Lead is only one of many toxic chemicals to which minorities and the poor are often disproportionately exposed. A recent report has found that minorities in the US comprise nearly half the population (11.4 million people) living near potential sources of toxic emissions, and they are almost twice as likely as whites to live on the “fenceline.” More than one-quarter of children (1.6 million) living in these hazardous areas are children under the age of five, whose developing bodies are especially vulnerable to the adverse health impacts of toxic chemical exposure.
“Unfortunately, Flint is just one of countless communities around the world who are victims of pollution and toxic chemicals”, the experts noted. “Exposure to pollution and toxic chemicals is a human rights issue.

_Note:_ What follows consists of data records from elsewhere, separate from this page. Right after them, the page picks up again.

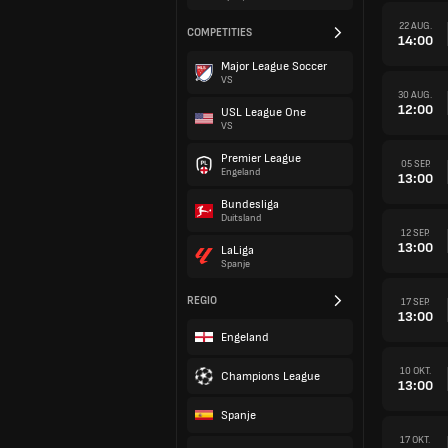
22 AUG.
COMPETITIES
14:00
Major League Soccer
VS
30 AUG.
12:00
USL League One
VS
Premier League
05 SEP.
Engeland
13:00
Bundesliga
Duitsland
12 SEP.
13:00
LaLiga
Spanje
REGIO
17 SEP.
13:00
Engeland
10 OKT.
Champions League
13:00
Spanje
17 OKT.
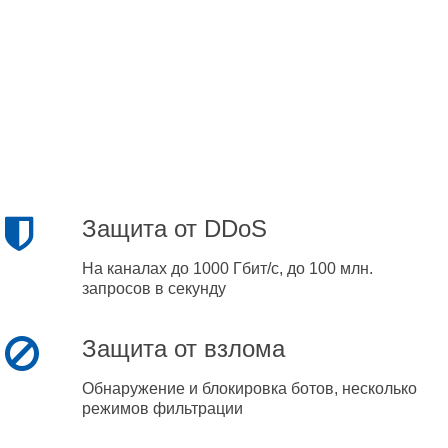
Защита от DDoS
На каналах до 1000 Гбит/с, до 100 млн.
запросов в секунду
Защита от взлома
Обнаружение и блокировка ботов, несколько
режимов фильтрации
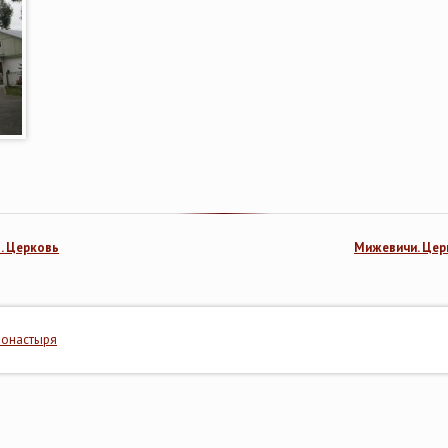
. Церковь
Мижевичи. Цер
монастыря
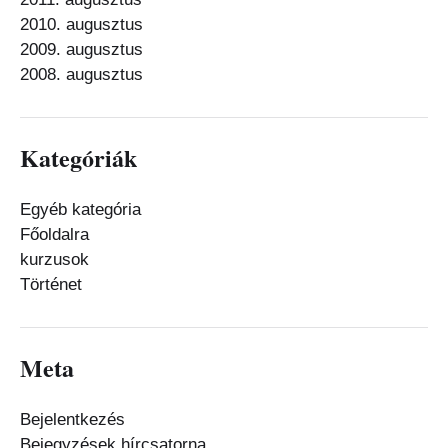
2010. augusztus
2009. augusztus
2008. augusztus
Kategóriák
Egyéb kategória
Főoldalra
kurzusok
Történet
Meta
Bejelentkezés
Bejegyzések hírcsatorna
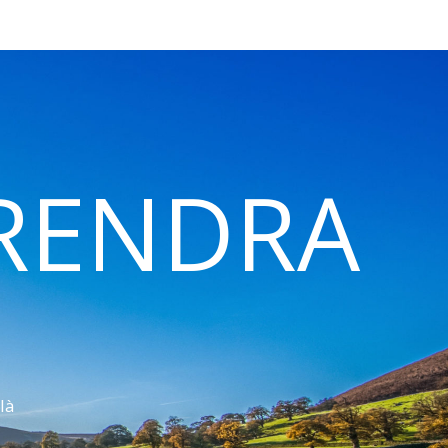
 RENDRA
là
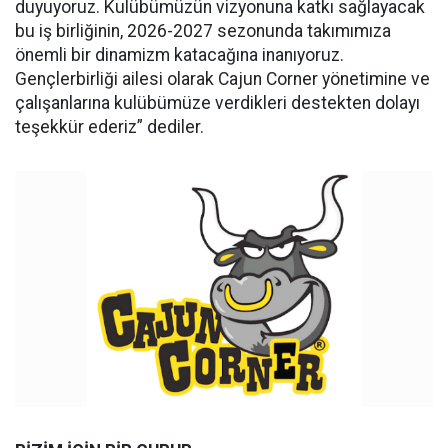
duyuyoruz. Kulübümüzün vizyonuna katkı sağlayacak
bu iş birliğinin, 2026-2027 sezonunda takımımıza
önemli bir dinamizm katacağına inanıyoruz.
Gençlerbirliği ailesi olarak Cajun Corner yönetimine ve
çalışanlarına kulübümüze verdikleri destekten dolayı
teşekkür ederiz” dediler.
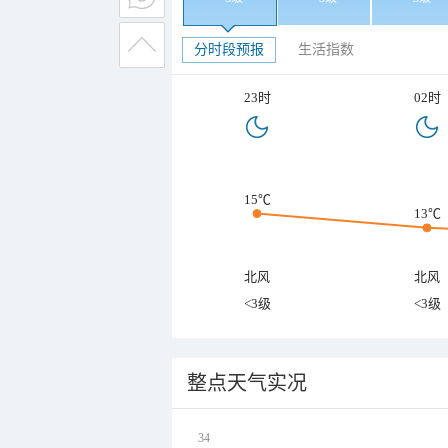
分时段预报
生活指数
23时
02时
15℃
13℃
北风
北风
<3级
<3级
整点天气实况
34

But, it is a human rights issue for which solutions are possible”.
“We commend President Obama for declaring a federal state of emergency to accelerate the distribution of bottled water and filters to the people of Flint”, said Léo Heller, Special Rapporteur on the human right to safe drinking water and sanitation. “However, much more must be done to protect those who live in vulnerable situations and to restore a safe permanent water supply”.

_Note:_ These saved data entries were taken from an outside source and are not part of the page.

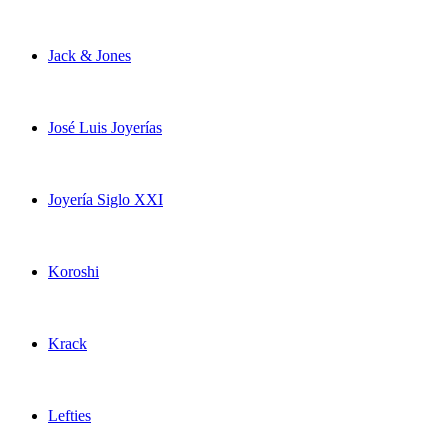
Jack & Jones
José Luis Joyerías
Joyería Siglo XXI
Koroshi
Krack
Lefties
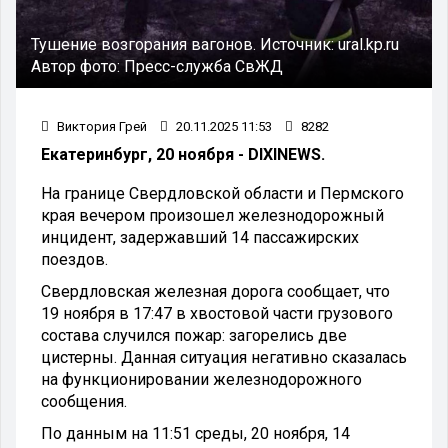
Тушение возгорания вагонов.
Источник:
ural.kp.ru
Автор фото:
Пресс-служба СвЖД
Виктория Грей
20.11.2025 11:53
8282
Екатеринбург, 20 ноября - DIXINEWS.
На границе Свердловской области и Пермского
края вечером произошел железнодорожный
инцидент, задержавший 14 пассажирских
поездов.
Свердловская железная дорога сообщает, что
19 ноября в 17:47 в хвостовой части грузового
состава случился пожар: загорелись две
цистерны. Данная ситуация негативно сказалась
на функционировании железнодорожного
сообщения.
По данным на 11:51 среды, 20 ноября, 14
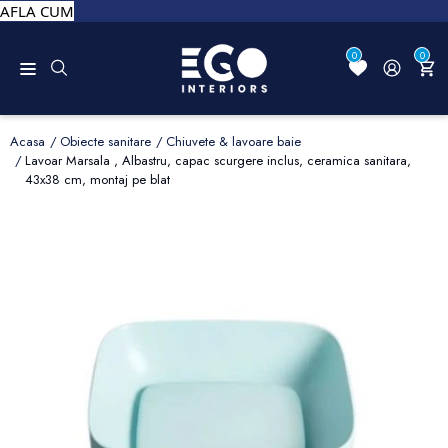
AFLA CUM
0
0
Acasa
Obiecte sanitare
Chiuvete & lavoare baie
Lavoar Marsala , Albastru, capac scurgere inclus, ceramica sanitara,
43x38 cm, montaj pe blat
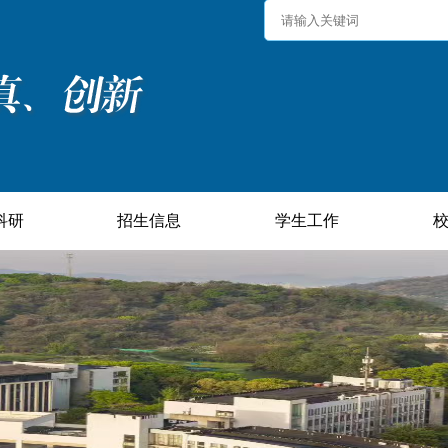
科研
招生信息
学生工作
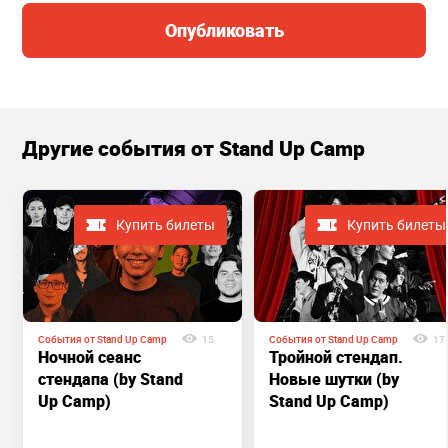
Опубликовать
Другие cобытия от Stand Up Camp
Купить билеты
Купить билеты
События от Stand Up Camp
15
События от Stand Up Camp
17
Ночной сеанс
Тройной стендап.
стендапа (by Stand
Новые шутки (by
Up Camp)
Stand Up Camp)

Specifically, the UN experts urged the United States Government to:
- Ratify the Convention on the Rights of the Child and the International Covenant on Economic, Social and Cultural Rights, without reservation.

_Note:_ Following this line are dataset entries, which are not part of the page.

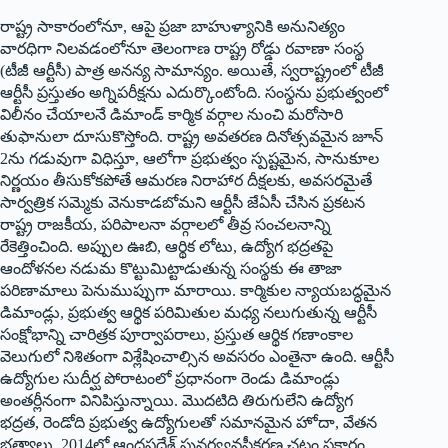
రాష్ట్ర సాకారంలోనూ, ఆపై ప్రజా బాహుళ్యానికి అనునిత్యం
వారధిగా నిలవడంలోనూ తెలంగాణ రాష్ట్ర రోడ్డు రవాణా సంస్థ
(టీజీ ఆర్టీసీ) పాత్ర అనన్య సామాన్యం. అయితే, స్వరాష్ట్రంలో టీజీ
ఆర్టీసీ ప్రస్తుతం అగ్నిపరీక్షను ఎదుర్కొంటోంది. సంస్థను ప్రభుత్వంలో
విలీనం చేయాలనే డిమాండ్ కార్మిక వర్గాల నుంచి మరోసారి
తుఫానులా దూసుకొస్తోంది. రాష్ట్ర అవతరణ దినోత్సవమైన జూన్
2ను గడువుగా విధిస్తూ, ఆలోగా ప్రభుత్వం స్పష్టమైన, సానుకూల
నిర్ణయం తీసుకోకపోతే ఆమరణ నిరాహార దీక్షలకు, అవసరమైతే
సార్వత్రిక సమ్మెకు వెనుకాడబోమని ఆర్టీసీ జేఏసీ చేసిన ప్రకటన
రాష్ట్ర రాజకీయ, పరిపాలనా వర్గాలలో తీవ్ర సంచలనాన్ని
రేకెత్తించింది. అప్పుల ఊబి, ఆర్థిక లోటు, ఉద్యోగ భద్రతపై
ఆందోళనల నడుమ కొట్టుమిట్టాడుతున్న సంస్థకు ఈ తాజా
పరిణామాలు పెనుముప్పుగా మారాయి. కార్మికుల న్యాయబద్ధమైన
డిమాండ్లు, ప్రభుత్వ ఆర్థిక పరిమితుల మధ్య నలుగుతున్న ఆర్టీసీ
సంక్షోభాన్ని చారిత్రక పూర్వాపరాలు, ప్రస్తుత ఆర్థిక గణాంకాల
వెలుగులో నిశితంగా విశ్లేషించాల్సిన అవసరం ఎంతైనా ఉంది. ఆర్టీసీ
ఉద్యోగుల సుదీర్ఘ పోరాటంలో ప్రధానంగా రెండు డిమాండ్లు
అంతర్లీనంగా వినిపిస్తున్నాయి. మొదటిది తిరుగులేని ఉద్యోగ
భద్రత, రెండోది ప్రభుత్వ ఉద్యోగులతో సమానమైన హోదా, వేతన
భత్యాలు. 2014లో ఆంధ్రప్రదేశ్ పునర్వ్యవస్థీకరణ చట్టం ప్రకారం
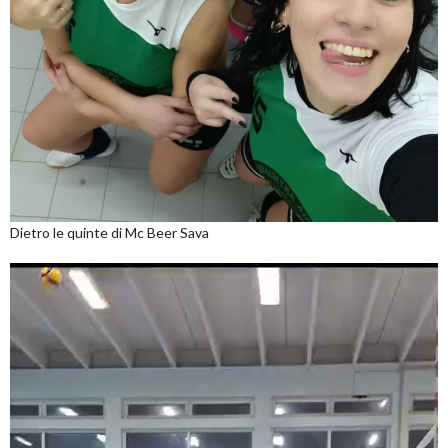
Dietro le quinte di Mc Beer Sava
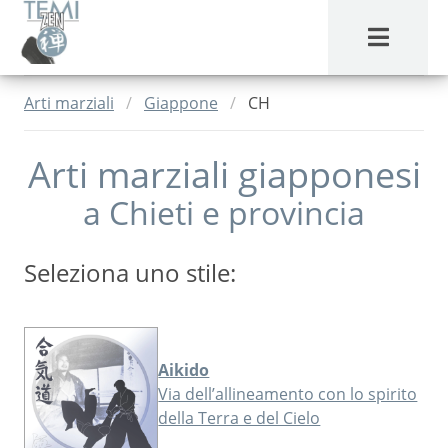
MENU
Arti marziali
Giappone
CH
Arti marziali giapponesi
a
Chieti
e provincia
Seleziona uno stile:
Aikido
Via dell’allineamento con lo spirito
della Terra e del Cielo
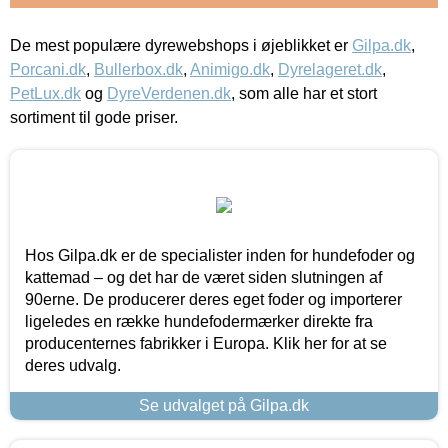
De mest populære dyrewebshops i øjeblikket er
Gilpa.dk
,
Porcani.dk
,
Bullerbox.dk
,
Animigo.dk
,
Dyrelageret.dk
,
PetLux.dk
og
DyreVerdenen.dk
, som alle har et stort
sortiment til gode priser.
Hos Gilpa.dk er de specialister inden for hundefoder og
kattemad – og det har de været siden slutningen af
90erne. De producerer deres eget foder og importerer
ligeledes en række hundefodermærker direkte fra
producenternes fabrikker i Europa. Klik her for at se
deres udvalg.
Se udvalget på Gilpa.dk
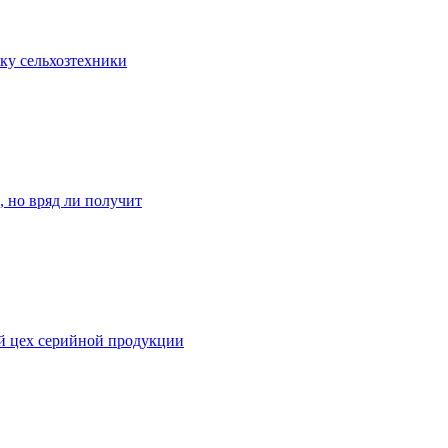
ку сельхозтехники
, но вряд ли получит
й цех серийной продукции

- Show leadership in reducing the risks related to toxic chemicals at home and abroad and addressing the issues raised by toxic chemicals and pollution as a human rights issue.
- Strengthen protections for the most marginalized and those in vulnerable situations from hazardous substances, especially children, the poor, and minorities by addressing the underlying determinants of health, including access to safe food, to clean water, healthy occupational and environmental conditions, and access to health-related education and information.
- Take legislative and regulatory actions to protect the rights of those to most at risk by requiring the use of safer chemicals and technologies whenever possible.
- Enhance access to and quality of health care facilities, services, and goods in affected areas, paying particular attention to the socio-epidemiological profile of the situation.
(*) The experts: Mr. Baskut Tuncak, Special Rapporteur on the implications for human rights of the environmentally sound management and disposal of hazardous substances and wastes; Mr Léo Heller, Special Rapporteur on the human right to safe drinking water and sanitation; Mr. Dainius Pūras, Special Rapporteur on the right of everyone to the enjoyment of the highest attainable standard of physical and mental health; Ms. Victoria Tauli-Corpuz, Special Rapporteur on the rights of indigenous peoples; Ms. Rita Izsák-Ndiaye, Special Rapporteur on minority issues; Mutuma Ruteere, Special Rapporteur on contemporary forms of racism, racial discrimination, xenophobia and related intolerance; and the Working Group of experts on people of African descent.